* Task statement *
Please transcribe the lines below exactly, and leave every image behind.

Entries taken from a collection:
>>

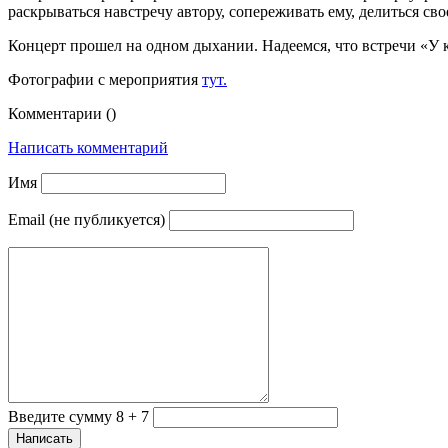
раскрываться навстречу автору, сопереживать ему, делиться сво
Концерт прошел на одном дыхании. Надеемся, что встречи «У
Фотографии с мероприятия
тут.
Комментарии (
)
Написать комментарий
Имя
Email (не публикуется)
Введите сумму 8 + 7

<<

* Solution *
раскрываться навстречу автору, сопереживать ему, делиться сво
Концерт прошел на одном дыхании. Надеемся, что встречи «У
Фотографии с мероприятия
тут.
Комментарии (
)
Написать комментарий
Имя
Email (не публикуется)
Введите сумму 8 + 7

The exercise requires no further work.